In the circuit diagram shown in the figure, the resistance $R_1 = 10Ω, R_2 = 15Ω$ and $E= 20 V$. When the switch S is closed, the ratio of $i_1$ to $i_3$ will be

5 : 3

The correct answer is Option (4) → 5 : 3

The circuit has two resistors $R_1=10\,\Omega$ and $R_2=15\,\Omega$ connected in parallel between A and B when switch S is closed.

Total current from battery: $i_1$

This current divides into two parallel branches: $i_2$ through $R_2$ and $i_3$ through $R_1$.

So, $i_1 = i_2 + i_3$

Since both resistors are in parallel, the voltage across each is the same: $V=20\,$V.

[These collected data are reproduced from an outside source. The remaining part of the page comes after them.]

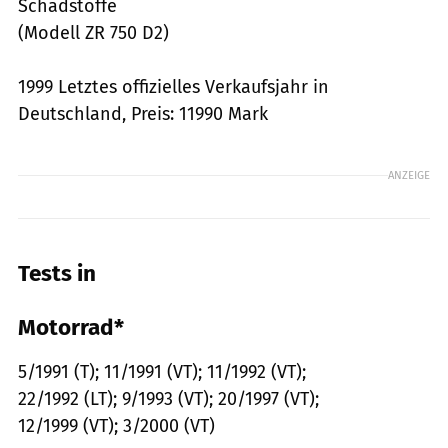
Schadstoffe
(Modell ZR 750 D2)
1999 Letztes offizielles Verkaufsjahr in
Deutschland, Preis: 11990 Mark
ANZEIGE
Tests in
Motorrad*
5/1991 (T); 11/1991 (VT); 11/1992 (VT);
22/1992 (LT); 9/1993 (VT); 20/1997 (VT);
12/1999 (VT); 3/2000 (VT)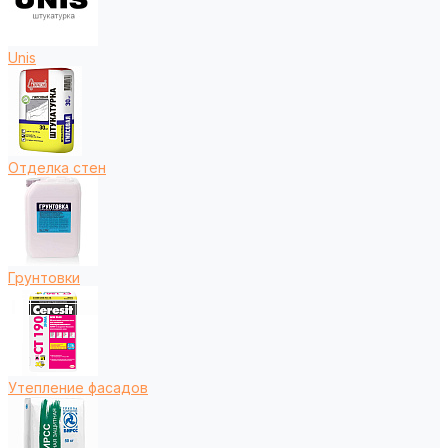
Unis
Отделка стен
Грунтовки
Утепление фасадов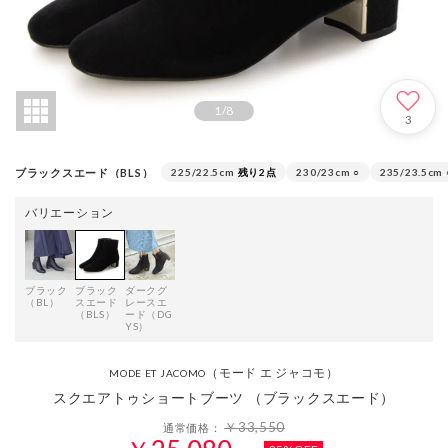
1
/
8
3
ブラックスエード（BLS）
225/22.5cm
残り2点
230/23cm
○
235/23.5cm
バリエーション
ブラック
ブラック
ダークグ
（BL）
スエード
レースエ
（BLS）
ード（DG
YS）
（モード エ ジャコモ）
MODE ET JACOMO
スクエアトゥショートブーツ （ブラックスエード）
￥33,550
通常価格：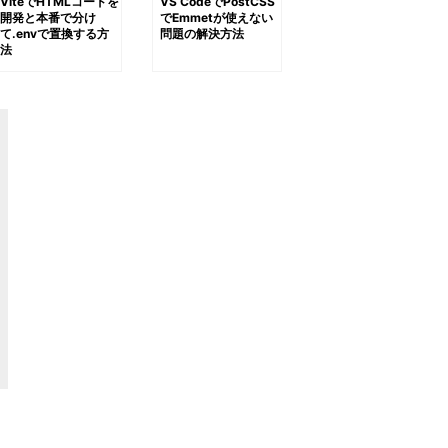
ViteでHTMLコードを
VS CodeでPostCSS
開発と本番で分け
でEmmetが使えない
て.envで置換する方
問題の解決方法
法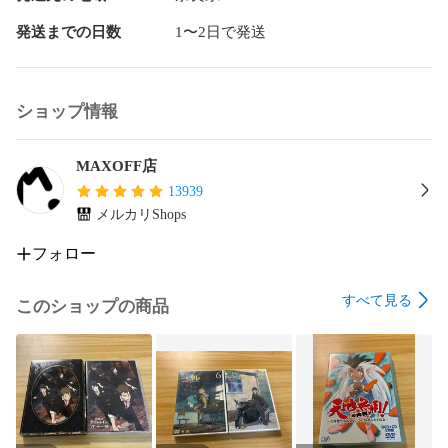
発送までの日数
1〜2日で発送
ショップ情報
MAXOFF店
13939
メルカリShops
フォロー
すべて見る
このショップの商品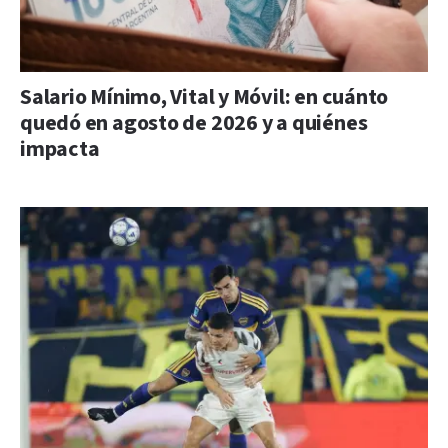
Salario Mínimo, Vital y Móvil: en cuánto
quedó en agosto de 2026 y a quiénes
impacta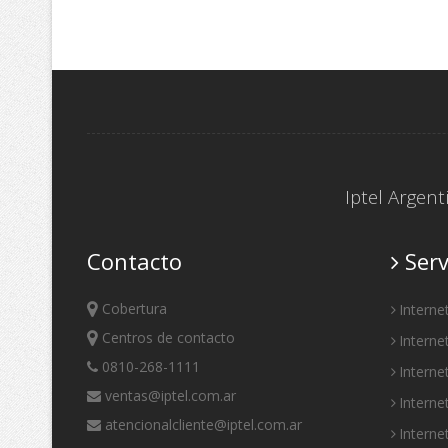
Iptel Argen
Contacto
Serv
Cobertura
Interne
Centros de contacto
Interne
0810-268-1111
Intern
ventas@iptel.com.ar
Interne
atencionalcliente@iptel.com.ar
Interne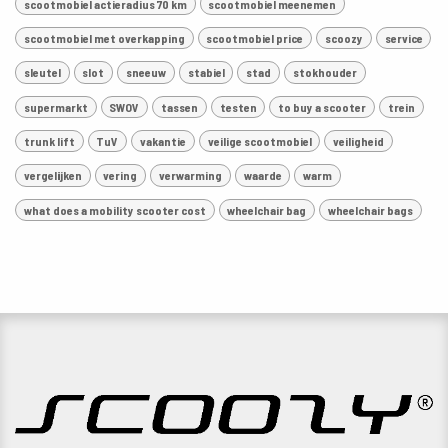
scootmobiel actieradius 70 km
scootmobiel meenemen
scootmobiel met overkapping
scootmobiel price
scoozy
service
sleutel
slot
sneeuw
stabiel
stad
stokhouder
supermarkt
SWOV
tassen
testen
to buy a scooter
trein
trunk lift
TuV
vakantie
veilige scootmobiel
veiligheid
vergelijken
vering
verwarming
waarde
warm
what does a mobility scooter cost
wheelchair bag
wheelchair bags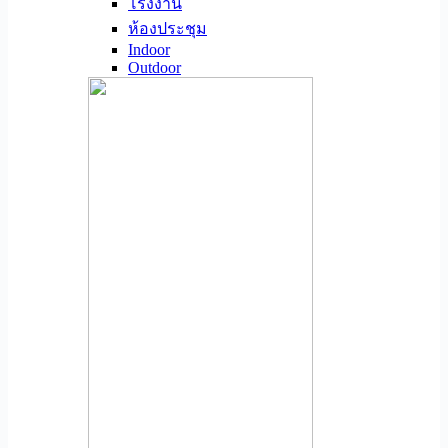
โรงงาน
ห้องประชุม
Indoor
Outdoor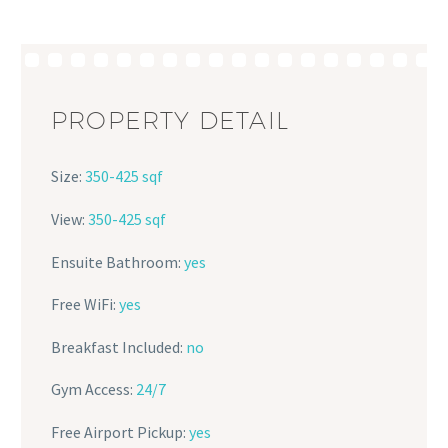
PROPERTY DETAIL
Size:
350-425 sqf
View:
350-425 sqf
Ensuite Bathroom:
yes
Free WiFi:
yes
Breakfast Included:
no
Gym Access:
24/7
Free Airport Pickup:
yes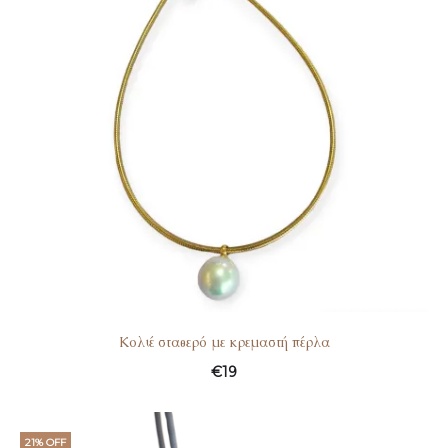
Kολιέ σταθερό με κρεμαστή πέρλα
€
19
21% OFF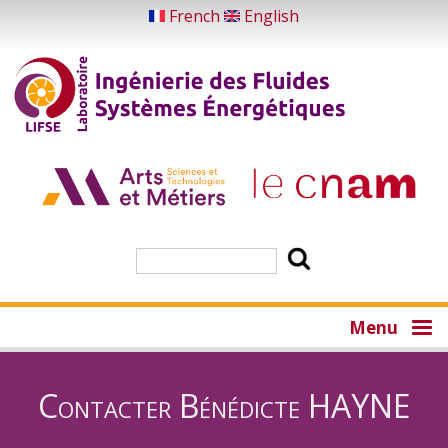
Aller
French
English
au
contenu
principal
Rechercher
Menu
Contacter Bénédicte HAYNE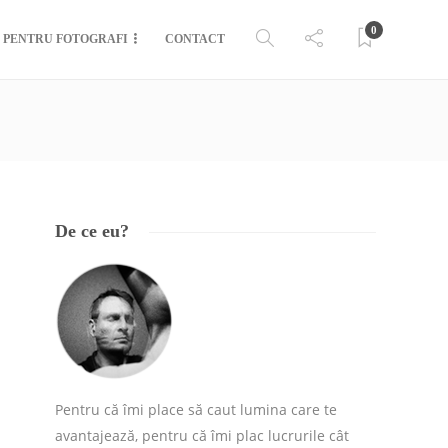
0
PENTRU FOTOGRAFI
CONTACT
De ce eu?
Pentru că îmi place să caut lumina care te
avantajează, pentru că îmi plac lucrurile cât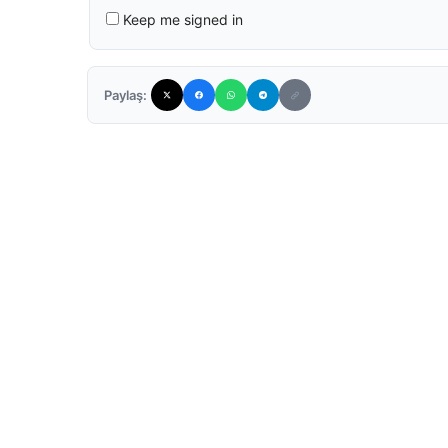
Keep me signed in
Paylaş: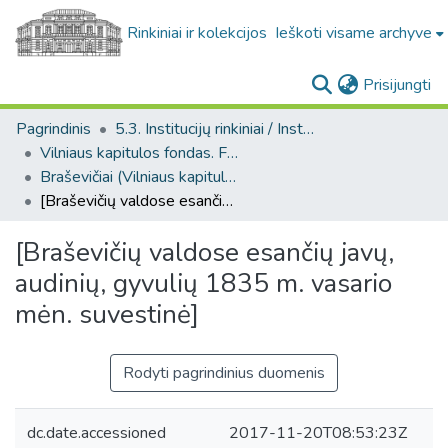
Rinkiniai ir kolekcijos
Ieškoti visame archyve
(c
Prisijungti
Pagrindinis
5.3. Institucijų rinkiniai / Institutional collections
Vilniaus kapitulos fondas. F43
Braševičiai (Vilniaus kapitulos fondas. F43. Bažnytinės valdos)
[Braševičių valdose esančių javų, audinių, gyvulių 1835 m. vasario mėn. suvestinė]
[Braševičių valdose esančių javų,
audinių, gyvulių 1835 m. vasario
mėn. suvestinė]
Rodyti pagrindinius duomenis
dc.date.accessioned
2017-11-20T08:53:23Z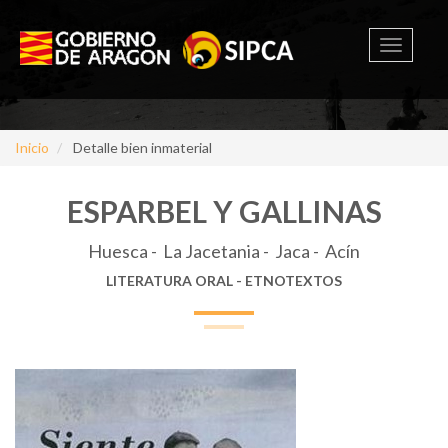
Toggle
navigati
Inicio
Detalle bien inmaterial
ESPARBEL Y GALLINAS
Huesca - La Jacetania - Jaca - Acín
LITERATURA ORAL - ETNOTEXTOS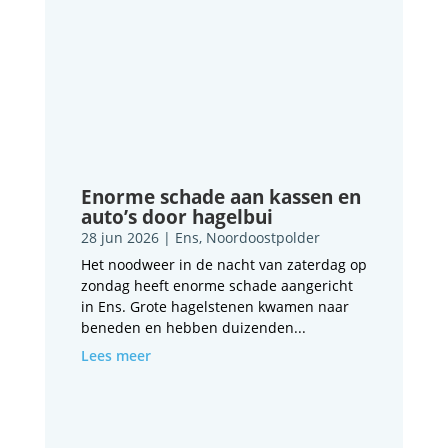
Enorme schade aan kassen en
auto’s door hagelbui
28 jun 2026
|
Ens
,
Noordoostpolder
Het noodweer in de nacht van zaterdag op
zondag heeft enorme schade aangericht
in Ens. Grote hagelstenen kwamen naar
beneden en hebben duizenden...
Lees meer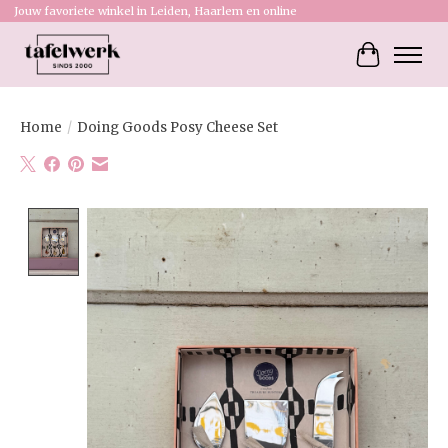
Jouw favoriete winkel in Leiden, Haarlem en online
Winkelw
Home
/
Doing Goods Posy Cheese Set
Product image slideshow Items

Current in $R_1$: $i_3 = \frac{V}{R_1}$

Current in $R_2$: $i_2 = \frac{V}{R_2}$

Therefore,

$\displaystyle \frac{i_1}{i_3} = \frac{i_2 + i_3}{i_3} = 1 + \frac{i_2}{i_3}$

$= 1 + \frac{V/R_2}{V/R_1} = 1 + \frac{R_1}{R_2}$

$= \frac{R_1 + R_2}{R_2}$

Substituting values: $\frac{10+15}{15}=\frac{25}{15}=\frac{5}{3}$

Hence, $i_1 : i_3 = 5:3$